The combining of data from different sources is a requirement in many, if not most, data science projects. Pandas provides a couple of ways of combining the data in different objects (i.e. Series and DataFrames). We have seen both of them used in the series of posts on Golf Stats. That is pandas.concat()
and pandas.merge()
.
The former, pd.concat()
provides for fairly straightforward concatenation of two different datasets. While the latter, pd.merge()
provides for more complicated database-like joins and merges. I expect knowing how to combine different datasets is a key data science skill.
Though I have already used them, I felt a bit of discussion/coverage was in order. If for no other reason than to help me reinforce what little I actually know about them, their strengths and weaknesses.
Python Package
I am going to try to use the golf stats dataframes in this discussion of joining datasets using pandas. So, I decided to put the code from the previous post into a package I could import
in the notebook I will be using to generate the code for this post. It took a bit of time and testing, but all in all seems to do the job. I did add a couple extra functions not in the previous post.
One, sort_player_name(df_in)
, to sort the golf stats on the player’s last name — kept it simple, didn’t involve the player’s first name, for better or worse. Another, csv_2_df_base(t_yr, t_id, p_st)
, to load the specified CSV file into a DataFrame without any of the mutli-indexing I was doing in csv_2_df(t_yr, t_id, p_st)
.
There are no tests in the package file. I did that in a notebook, which I have not kept.
The code is provided in a separate post. The post is not listed in the site’s post history.
import numpy as np
import pandas as pd
from pathlib import Path
import re
import golf_stats_lib as gs
gs?
gs.tourney_2_df?
pd.concat()
Concatenating Series and DataFrames is similar to concatenating NumPy arrays. Something we briefly looked at previously.
Okay, let’s load a couple of CSV files into DataFrames without messing with the indexing. Then concatenate them with pd.concat()
. And display the result.
df1 = gs.csv_2_df_base('2019', 'pga', 'drv')
display(df1)
df2 = gs.csv_2_df_base('2019', 'pga', 'gir')
df3 = pd.concat([df1, df2])
display(df3)
Definitely not what I wanted. And the first time I did the above, somewhat unexpected.
concat()
Defaults
Couple of things going on.
By default concatenation takes place along the row axis. I.E. the rows of each DataFrame being concatenated will be added to the result. This can be altered with the
axis=
named parameter.Pandas preserves indices, as does
concat()
, even if the result will have duplicate indices. Which the above does (though not really obvious). But look at the row counts in the above DataFrames.concat()

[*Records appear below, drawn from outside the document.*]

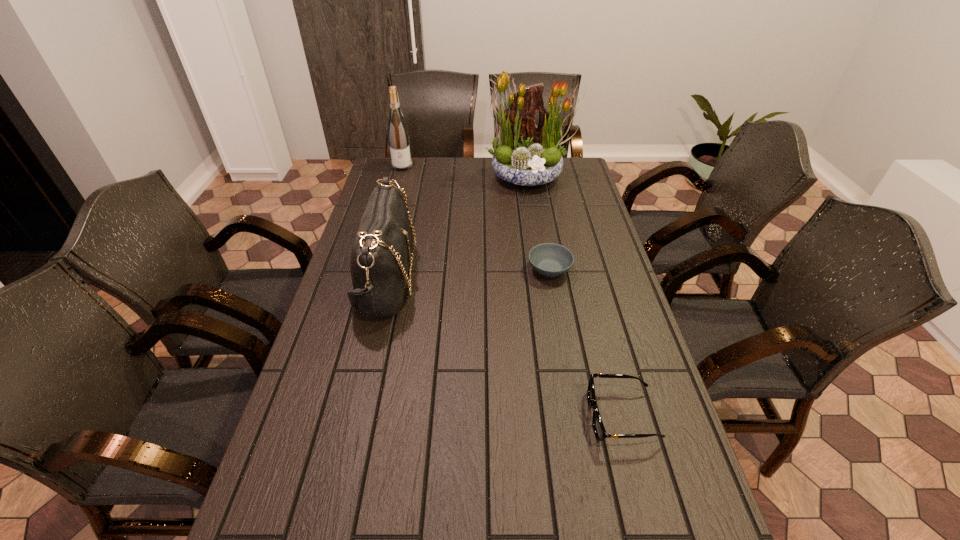 Where is `object that is at the far right corner`? The height and width of the screenshot is (540, 960). object that is at the far right corner is located at coordinates (525, 154).

At what (x,y) coordinates should I click in order to perform the action: click on vacant region at the left edge of the desktop. Please return your answer as a coordinate pair (x, y). Looking at the image, I should click on (344, 333).

This screenshot has width=960, height=540. In the image, there is a desktop. What are the coordinates of `free space at the right edge` in the screenshot? It's located at (607, 416).

Where is `free space at the far right corner of the desktop`? This screenshot has height=540, width=960. free space at the far right corner of the desktop is located at coordinates (586, 176).

At what (x,y) coordinates should I click in order to perform the action: click on free space between the flower arrangement and the fourth shortest object. Please return your answer as a coordinate pair (x, y). Image resolution: width=960 pixels, height=540 pixels. Looking at the image, I should click on (466, 171).

Where is `empty space that is in between the nearest object and the tallest object`? The image size is (960, 540). empty space that is in between the nearest object and the tallest object is located at coordinates (574, 296).

Where is `free space between the tallest object and the fourth shortest object`? The width and height of the screenshot is (960, 540). free space between the tallest object and the fourth shortest object is located at coordinates (466, 171).

Locate an element on the screen. The image size is (960, 540). empty space between the flower arrangement and the wine bottle is located at coordinates (466, 171).

Find the location of `vacant area that lies between the soup bowl and the nearest object`. vacant area that lies between the soup bowl and the nearest object is located at coordinates (586, 343).

Locate an element on the screen. The height and width of the screenshot is (540, 960). free spot between the wine bottle and the tallest object is located at coordinates (466, 171).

uses a union-like merge by default. This can be altered, somewhat, using thejoin=
named parameter.
There are some options for dealing with item 2. But at the moment that is not really a problem for me. I am also currently fine with the default of item 3. So, I will look at changing the default axis.
axis=1
df3 = pd.concat([df1, df2], axis=1)
df_sort = gs.sort_player_name(df3)
display(df_sort)
Check the row count. That appears to have worked, more or less as desired. Okay let’s add another stat from a different tournament.
df4 = gs.csv_2_df_base('2019','rbch','gir')
#display(df4)
df5 = pd.concat([df3, df4], axis=1)
#display(df5)
df_sort = gs.sort_player_name(df5)
display(df_sort)
Well, stats are there but no indication as to which tournament they are from. And, not really something we can ignore or would want to keep track of separately. Afterall if we did what would be the point in using pandas? So let’s add some multi-indexing on the columns of the individual stat DataFrames before we concatenate.
# unfortunately the above does not tell us to which tournament and year the stat belongs
# and likely not something we want to keep track of separately
# So let's try adding that info to each csv dataframe
df6 = gs.csv_2_df_base('2019', 'pga', 'drv')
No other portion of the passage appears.